START DATA FOR THIS TASK

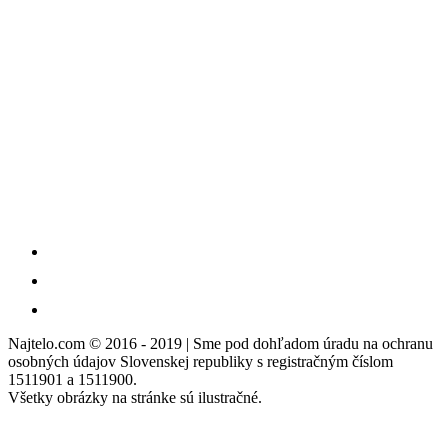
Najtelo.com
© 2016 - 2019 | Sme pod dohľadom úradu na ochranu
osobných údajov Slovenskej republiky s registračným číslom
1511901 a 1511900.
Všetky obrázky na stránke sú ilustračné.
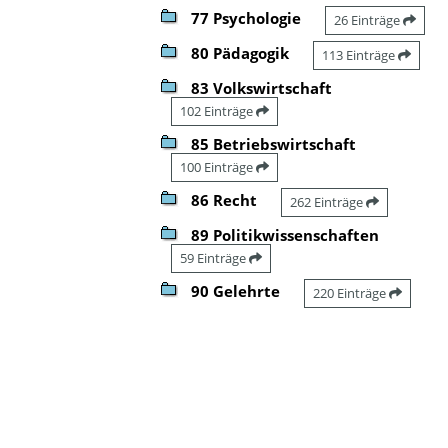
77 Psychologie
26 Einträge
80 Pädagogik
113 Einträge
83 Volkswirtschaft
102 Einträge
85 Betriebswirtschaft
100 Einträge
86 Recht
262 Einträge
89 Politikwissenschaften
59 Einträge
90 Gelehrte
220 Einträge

END DATA FOR THIS TASK
START DATA FOR THIS TASK

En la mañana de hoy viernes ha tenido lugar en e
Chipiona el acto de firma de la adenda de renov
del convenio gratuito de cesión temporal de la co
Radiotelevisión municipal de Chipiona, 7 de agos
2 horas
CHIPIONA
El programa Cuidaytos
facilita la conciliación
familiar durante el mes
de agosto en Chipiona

END DATA FOR THIS TASK

- _EXERCISE PROMPT_
Only the lines above starting at the one containing "89 Politikwissenschaften" and ending at the one containing "220 Einträge", both included, are to be returned, exactly as they read.

- _SOLUTION TO THE EXERCISE_
89 Politikwissenschaften
59 Einträge
90 Gelehrte
220 Einträge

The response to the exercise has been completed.